Since this is the very first online-only edition of this course, the grading scheme is a hybrid of absolute and relative grading to mitigate the "cold start" issue. The absolute cutoffs are based on your absolute total score. The relative bins are based on your position in the total score distribution of the class. The better grade among the two (absolute-based and relative-based) will be your final grade.

Grade Absolute Cutoff (>=) Relative Bin (Use strictest)
A+ 95 Highest 5%
A 90 Next 10% (5-15)
A- 85 Next 15% (15-30)
B+ 80 Next 15% (30-45)
B 75 Next 15% (45-60)
B- 70 Next 15% (60-75)
C+ 65 Next 5% (75-80)
C 60 Next 5% (80-85)
C- 55 Next 5% (85-90)
D 50 Next 5% (90-95)
F < 50 Lowest 5%


Example: Suppose the total score is 82 and the percentile is 33. So, the relative grade is B-, while the absolute grade is B+. The final grade then is B+.
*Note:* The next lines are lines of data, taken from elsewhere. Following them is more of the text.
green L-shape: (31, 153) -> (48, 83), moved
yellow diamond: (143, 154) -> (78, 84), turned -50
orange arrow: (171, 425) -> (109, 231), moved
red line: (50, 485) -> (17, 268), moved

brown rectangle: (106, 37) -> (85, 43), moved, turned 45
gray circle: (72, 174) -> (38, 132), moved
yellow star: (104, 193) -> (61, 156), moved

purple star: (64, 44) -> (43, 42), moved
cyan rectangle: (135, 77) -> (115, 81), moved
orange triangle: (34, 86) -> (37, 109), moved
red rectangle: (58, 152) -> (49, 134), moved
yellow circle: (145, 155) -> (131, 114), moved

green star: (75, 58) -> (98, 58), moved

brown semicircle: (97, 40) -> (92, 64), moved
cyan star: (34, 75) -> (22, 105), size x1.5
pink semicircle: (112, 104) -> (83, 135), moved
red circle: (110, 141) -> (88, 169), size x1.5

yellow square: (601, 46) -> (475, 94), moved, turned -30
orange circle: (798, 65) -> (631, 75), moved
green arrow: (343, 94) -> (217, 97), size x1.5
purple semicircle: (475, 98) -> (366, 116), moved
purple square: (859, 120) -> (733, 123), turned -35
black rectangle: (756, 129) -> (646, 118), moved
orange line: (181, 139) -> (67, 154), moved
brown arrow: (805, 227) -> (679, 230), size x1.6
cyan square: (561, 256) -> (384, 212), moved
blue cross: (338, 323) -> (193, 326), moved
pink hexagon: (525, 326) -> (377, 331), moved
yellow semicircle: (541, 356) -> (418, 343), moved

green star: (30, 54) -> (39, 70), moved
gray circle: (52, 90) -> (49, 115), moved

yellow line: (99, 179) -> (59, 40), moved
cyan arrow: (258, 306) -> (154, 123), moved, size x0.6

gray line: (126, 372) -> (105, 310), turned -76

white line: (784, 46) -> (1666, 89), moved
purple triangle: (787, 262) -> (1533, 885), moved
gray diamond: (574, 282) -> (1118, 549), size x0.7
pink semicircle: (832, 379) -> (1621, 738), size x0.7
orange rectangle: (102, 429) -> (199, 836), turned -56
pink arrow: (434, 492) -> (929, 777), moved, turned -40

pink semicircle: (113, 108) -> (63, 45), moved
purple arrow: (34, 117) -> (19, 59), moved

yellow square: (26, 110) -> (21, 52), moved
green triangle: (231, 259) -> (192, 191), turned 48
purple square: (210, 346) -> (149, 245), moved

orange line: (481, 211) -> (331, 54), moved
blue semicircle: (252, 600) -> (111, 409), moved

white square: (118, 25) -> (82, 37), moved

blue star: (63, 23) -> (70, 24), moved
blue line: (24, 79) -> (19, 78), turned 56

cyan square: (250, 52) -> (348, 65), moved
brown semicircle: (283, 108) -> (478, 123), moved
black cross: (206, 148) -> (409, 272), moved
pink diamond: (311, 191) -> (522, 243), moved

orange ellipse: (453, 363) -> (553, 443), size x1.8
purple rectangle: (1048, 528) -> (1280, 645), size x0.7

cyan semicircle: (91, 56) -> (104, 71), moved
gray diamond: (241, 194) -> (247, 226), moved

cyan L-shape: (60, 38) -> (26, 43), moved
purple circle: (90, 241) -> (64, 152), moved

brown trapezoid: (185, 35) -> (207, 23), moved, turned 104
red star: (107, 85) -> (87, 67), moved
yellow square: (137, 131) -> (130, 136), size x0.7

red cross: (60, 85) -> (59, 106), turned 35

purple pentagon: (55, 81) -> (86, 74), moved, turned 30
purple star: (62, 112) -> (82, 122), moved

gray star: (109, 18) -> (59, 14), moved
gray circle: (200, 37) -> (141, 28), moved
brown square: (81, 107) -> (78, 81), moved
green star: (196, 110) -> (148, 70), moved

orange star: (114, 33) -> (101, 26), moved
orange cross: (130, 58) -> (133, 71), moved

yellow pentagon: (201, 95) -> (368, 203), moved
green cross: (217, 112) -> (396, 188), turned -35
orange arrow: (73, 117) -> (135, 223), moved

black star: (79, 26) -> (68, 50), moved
Non-Letter Grade Options: You certainly have the option of taking this course for a non-letter grade. As per the CSE department's guidelines, the policy for P in a P/F option is a pass-equivalent letter grade, i.e., D or better; the policy for S in an S/U option is a letter grade of B- or better.

Classroom Rules

  • No late days for submitting the programming projects. Partial credits are possible as per TA's assessment. Plan your work well up front accordingly.

  • Students are encouraged to ask questions and participate in the discussion during the live lecture slot and on Piazza. Enter your name or click "raise your hand" on Zoom Chat; the instructor will pause and ask you to speak or type your question.

  • Please review UCSD's honor code and policies and procedures on academic integrity here. If plagiarism is detected in your project code, or if we detect collusion on the graded quizzes or exams, or if any other form of academic integrity violation is identified, University authorities will be notified for appropriate disciplinary action to be taken. You will also get 0 for that component of your score and get downgraded substantially.

  • Harassment or intimidation of any form against any student will not be tolerated during the calls or on Piazza.